*** THE INPUT ***
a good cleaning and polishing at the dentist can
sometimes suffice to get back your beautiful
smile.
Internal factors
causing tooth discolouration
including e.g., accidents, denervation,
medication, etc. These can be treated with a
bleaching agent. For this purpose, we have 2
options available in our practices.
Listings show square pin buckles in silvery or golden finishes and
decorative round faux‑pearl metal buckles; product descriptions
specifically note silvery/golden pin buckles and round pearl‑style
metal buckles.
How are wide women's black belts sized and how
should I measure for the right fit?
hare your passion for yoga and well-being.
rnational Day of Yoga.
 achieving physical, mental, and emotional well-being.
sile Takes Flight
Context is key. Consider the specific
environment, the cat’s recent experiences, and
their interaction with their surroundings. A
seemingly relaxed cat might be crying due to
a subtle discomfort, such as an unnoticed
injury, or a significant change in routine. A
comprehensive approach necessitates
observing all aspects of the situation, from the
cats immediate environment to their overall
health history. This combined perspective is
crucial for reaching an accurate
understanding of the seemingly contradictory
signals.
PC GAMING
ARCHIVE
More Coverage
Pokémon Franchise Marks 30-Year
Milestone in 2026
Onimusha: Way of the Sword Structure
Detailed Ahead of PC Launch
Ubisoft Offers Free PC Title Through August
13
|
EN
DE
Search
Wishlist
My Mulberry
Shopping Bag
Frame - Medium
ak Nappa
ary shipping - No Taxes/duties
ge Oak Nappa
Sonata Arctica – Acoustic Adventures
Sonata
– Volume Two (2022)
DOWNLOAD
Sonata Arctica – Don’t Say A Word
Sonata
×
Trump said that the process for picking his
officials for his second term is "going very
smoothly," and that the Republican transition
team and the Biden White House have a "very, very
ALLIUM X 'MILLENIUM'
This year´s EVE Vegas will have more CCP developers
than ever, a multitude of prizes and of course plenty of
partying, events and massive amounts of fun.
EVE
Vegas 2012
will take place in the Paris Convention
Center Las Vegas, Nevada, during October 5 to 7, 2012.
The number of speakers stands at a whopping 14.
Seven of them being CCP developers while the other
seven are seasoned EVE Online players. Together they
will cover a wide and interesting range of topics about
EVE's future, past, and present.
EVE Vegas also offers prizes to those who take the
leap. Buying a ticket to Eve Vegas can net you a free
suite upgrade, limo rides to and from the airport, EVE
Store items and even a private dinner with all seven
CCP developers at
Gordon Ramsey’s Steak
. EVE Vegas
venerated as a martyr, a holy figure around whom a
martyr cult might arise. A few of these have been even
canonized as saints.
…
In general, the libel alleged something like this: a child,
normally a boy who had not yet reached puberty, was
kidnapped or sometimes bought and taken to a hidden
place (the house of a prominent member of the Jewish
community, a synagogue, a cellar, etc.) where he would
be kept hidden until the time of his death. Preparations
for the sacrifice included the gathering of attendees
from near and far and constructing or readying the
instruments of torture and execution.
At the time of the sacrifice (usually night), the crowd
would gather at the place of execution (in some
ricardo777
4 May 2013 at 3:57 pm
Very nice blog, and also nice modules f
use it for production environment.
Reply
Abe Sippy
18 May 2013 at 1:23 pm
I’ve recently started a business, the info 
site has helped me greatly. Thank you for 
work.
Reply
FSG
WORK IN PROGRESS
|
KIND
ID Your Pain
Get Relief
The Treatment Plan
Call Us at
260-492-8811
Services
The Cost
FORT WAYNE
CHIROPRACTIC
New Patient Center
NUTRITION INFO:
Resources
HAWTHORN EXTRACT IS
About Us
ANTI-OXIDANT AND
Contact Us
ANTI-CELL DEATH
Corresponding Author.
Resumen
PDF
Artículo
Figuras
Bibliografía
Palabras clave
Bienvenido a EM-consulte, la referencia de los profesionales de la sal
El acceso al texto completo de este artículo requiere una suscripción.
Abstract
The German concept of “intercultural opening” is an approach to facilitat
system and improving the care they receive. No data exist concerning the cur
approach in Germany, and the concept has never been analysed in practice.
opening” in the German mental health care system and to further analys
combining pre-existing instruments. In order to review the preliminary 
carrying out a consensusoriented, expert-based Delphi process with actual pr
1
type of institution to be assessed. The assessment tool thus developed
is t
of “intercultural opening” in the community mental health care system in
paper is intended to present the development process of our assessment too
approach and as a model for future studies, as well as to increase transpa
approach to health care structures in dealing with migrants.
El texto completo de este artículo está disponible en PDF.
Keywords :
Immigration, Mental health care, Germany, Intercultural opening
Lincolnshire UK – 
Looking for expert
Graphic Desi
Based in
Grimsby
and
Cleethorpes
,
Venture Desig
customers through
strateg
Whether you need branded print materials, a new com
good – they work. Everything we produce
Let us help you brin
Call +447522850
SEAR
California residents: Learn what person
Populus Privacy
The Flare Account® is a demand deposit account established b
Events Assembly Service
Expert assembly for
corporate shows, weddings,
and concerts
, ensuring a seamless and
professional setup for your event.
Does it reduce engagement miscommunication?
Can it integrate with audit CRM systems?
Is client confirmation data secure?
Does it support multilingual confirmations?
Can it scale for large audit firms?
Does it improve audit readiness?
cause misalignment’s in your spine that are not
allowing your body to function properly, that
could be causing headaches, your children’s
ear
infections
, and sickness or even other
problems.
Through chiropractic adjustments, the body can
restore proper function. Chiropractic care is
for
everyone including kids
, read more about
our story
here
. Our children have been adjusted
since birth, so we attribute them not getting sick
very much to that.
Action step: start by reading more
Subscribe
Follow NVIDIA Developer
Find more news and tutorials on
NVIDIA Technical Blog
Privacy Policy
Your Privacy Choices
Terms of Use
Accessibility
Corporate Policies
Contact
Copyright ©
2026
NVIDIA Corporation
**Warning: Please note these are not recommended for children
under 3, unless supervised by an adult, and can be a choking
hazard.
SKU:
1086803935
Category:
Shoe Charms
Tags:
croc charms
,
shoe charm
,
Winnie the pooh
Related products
*** End of THE INPUT ***
Word for word, set down all the lines above.

a good cleaning and polishing at the dentist can
sometimes suffice to get back your beautiful
smile.
Internal factors
causing tooth discolouration
including e.g., accidents, denervation,
medication, etc. These can be treated with a
bleaching agent. For this purpose, we have 2
options available in our practices.
Listings show square pin buckles in silvery or golden finishes and
decorative round faux‑pearl metal buckles; product descriptions
specifically note silvery/golden pin buckles and round pearl‑style
metal buckles.
How are wide women's black belts sized and how
should I measure for the right fit?
hare your passion for yoga and well-being.
rnational Day of Yoga.
 achieving physical, mental, and emotional well-being.
sile Takes Flight
Context is key. Consider the specific
environment, the cat’s recent experiences, and
their interaction with their surroundings. A
seemingly relaxed cat might be crying due to
a subtle discomfort, such as an unnoticed
injury, or a significant change in routine. A
comprehensive approach necessitates
observing all aspects of the situation, from the
cats immediate environment to their overall
health history. This combined perspective is
crucial for reaching an accurate
understanding of the seemingly contradictory
signals.
PC GAMING
ARCHIVE
More Coverage
Pokémon Franchise Marks 30-Year
Milestone in 2026
Onimusha: Way of the Sword Structure
Detailed Ahead of PC Launch
Ubisoft Offers Free PC Title Through August
13
|
EN
DE
Search
Wishlist
My Mulberry
Shopping Bag
Frame - Medium
ak Nappa
ary shipping - No Taxes/duties
ge Oak Nappa
Sonata Arctica – Acoustic Adventures
Sonata
– Volume Two (2022)
DOWNLOAD
Sonata Arctica – Don’t Say A Word
Sonata
×
Trump said that the process for picking his
officials for his second term is "going very
smoothly," and that the Republican transition
team and the Biden White House have a "very, very
ALLIUM X 'MILLENIUM'
This year´s EVE Vegas will have more CCP developers
than ever, a multitude of prizes and of course plenty of
partying, events and massive amounts of fun.
EVE
Vegas 2012
will take place in the Paris Convention
Center Las Vegas, Nevada, during October 5 to 7, 2012.
The number of speakers stands at a whopping 14.
Seven of them being CCP developers while the other
seven are seasoned EVE Online players. Together they
will cover a wide and interesting range of topics about
EVE's future, past, and present.
EVE Vegas also offers prizes to those who take the
leap. Buying a ticket to Eve Vegas can net you a free
suite upgrade, limo rides to and from the airport, EVE
Store items and even a private dinner with all seven
CCP developers at
Gordon Ramsey’s Steak
. EVE Vegas
venerated as a martyr, a holy figure around whom a
martyr cult might arise. A few of these have been even
canonized as saints.
…
In general, the libel alleged something like this: a child,
normally a boy who had not yet reached puberty, was
kidnapped or sometimes bought and taken to a hidden
place (the house of a prominent member of the Jewish
community, a synagogue, a cellar, etc.) where he would
be kept hidden until the time of his death. Preparations
for the sacrifice included the gathering of attendees
from near and far and constructing or readying the
instruments of torture and execution.
At the time of the sacrifice (usually night), the crowd
would gather at the place of execution (in some
ricardo777
4 May 2013 at 3:57 pm
Very nice blog, and also nice modules f
use it for production environment.
Reply
Abe Sippy
18 May 2013 at 1:23 pm
I’ve recently started a business, the info 
site has helped me greatly. Thank you for 
work.
Reply
FSG
WORK IN PROGRESS
|
KIND
ID Your Pain
Get Relief
The Treatment Plan
Call Us at
260-492-8811
Services
The Cost
FORT WAYNE
CHIROPRACTIC
New Patient Center
NUTRITION INFO:
Resources
HAWTHORN EXTRACT IS
About Us
ANTI-OXIDANT AND
Contact Us
ANTI-CELL DEATH
Corresponding Author.
Resumen
PDF
Artículo
Figuras
Bibliografía
Palabras clave
Bienvenido a EM-consulte, la referencia de los profesionales de la sal
El acceso al texto completo de este artículo requiere una suscripción.
Abstract
The German concept of “intercultural opening” is an approach to facilitat
system and improving the care they receive. No data exist concerning the cur
approach in Germany, and the concept has never been analysed in practice.
opening” in the German mental health care system and to further analys
combining pre-existing instruments. In order to review the preliminary 
carrying out a consensusoriented, expert-based Delphi process with actual pr
1
type of institution to be assessed. The assessment tool thus developed
is t
of “intercultural opening” in the community mental health care system in
paper is intended to present the development process of our assessment too
approach and as a model for future studies, as well as to increase transpa
approach to health care structures in dealing with migrants.
El texto completo de este artículo está disponible en PDF.
Keywords :
Immigration, Mental health care, Germany, Intercultural opening
Lincolnshire UK – 
Looking for expert
Graphic Desi
Based in
Grimsby
and
Cleethorpes
,
Venture Desig
customers through
strateg
Whether you need branded print materials, a new com
good – they work. Everything we produce
Let us help you brin
Call +447522850
SEAR
California residents: Learn what person
Populus Privacy
The Flare Account® is a demand deposit account established b
Events Assembly Service
Expert assembly for
corporate shows, weddings,
and concerts
, ensuring a seamless and
professional setup for your event.
Does it reduce engagement miscommunication?
Can it integrate with audit CRM systems?
Is client confirmation data secure?
Does it support multilingual confirmations?
Can it scale for large audit firms?
Does it improve audit readiness?
cause misalignment’s in your spine that are not
allowing your body to function properly, that
could be causing headaches, your children’s
ear
infections
, and sickness or even other
problems.
Through chiropractic adjustments, the body can
restore proper function. Chiropractic care is
for
everyone including kids
, read more about
our story
here
. Our children have been adjusted
since birth, so we attribute them not getting sick
very much to that.
Action step: start by reading more
Subscribe
Follow NVIDIA Developer
Find more news and tutorials on
NVIDIA Technical Blog
Privacy Policy
Your Privacy Choices
Terms of Use
Accessibility
Corporate Policies
Contact
Copyright ©
2026
NVIDIA Corporation
**Warning: Please note these are not recommended for children
under 3, unless supervised by an adult, and can be a choking
hazard.
SKU:
1086803935
Category:
Shoe Charms
Tags:
croc charms
,
shoe charm
,
Winnie the pooh
Related products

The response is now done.